Windows are too few in number to be used with indiscretion. The good merchant puts those goods back of his plate glass which nine people out of ten will want, once they have seen them.

The good advertiser tells about goods which nine readers out of ten will buy, if they can be convinced.

Newspaper space itself is only the window, just as the showcase is but a frame for merchandise pictures. A window on a crowded street, in the best neighborhood, where prosperous persons pass continually, is more desirable, than one in a cheap, sparsely settled neighborhood. An advertisement in a newspaper with the most readers and the most prosperous ones, possesses a great advantage over the same copy, in a medium circulating among persons who possess less means. It would be foolish for a shop to build its windows in an alley-way—and just as much so to put its advertising into newspapers which are distributed among “alley-dwellers.”

[How Alexander Untied the Knot]

How Alexander Untied the Knot

Alexander the Great was being shown the Gordian Knot. “It can't be untied,” they told him; “every man who tried to do so, failed.”

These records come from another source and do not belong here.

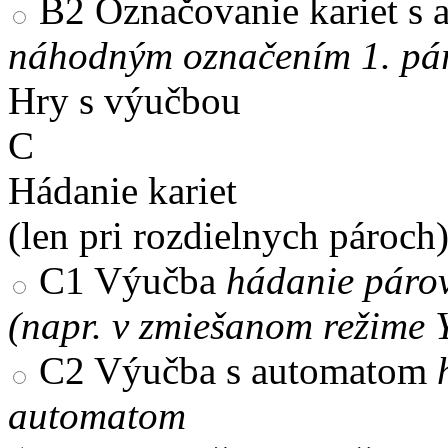
B2
Označovanie kariet s
náhodným označením 1. pár
Hry s výučbou
C
Hádanie kariet
(len pri rozdielnych pároch
C1
Výučba
hádanie párov
(napr. v zmiešanom režime 
C2
Výučba s automatom
automatom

But Alexander was not discouraged because the rest had flunked. He simply realized that he would have to go at it in a different way. And instead of wasting time with his fingers, he drew his sword and slashed it apart.

Every day a great business general is shown some knot which has proven too much for his competitors, and he succeeds, because he finds a way to cut it. The fumbler has no show so long as there is a brother merchant who doesn't waste time trying to accomplish the impossible—who takes lessons from the failures about him and avoids the methods which were their downfall.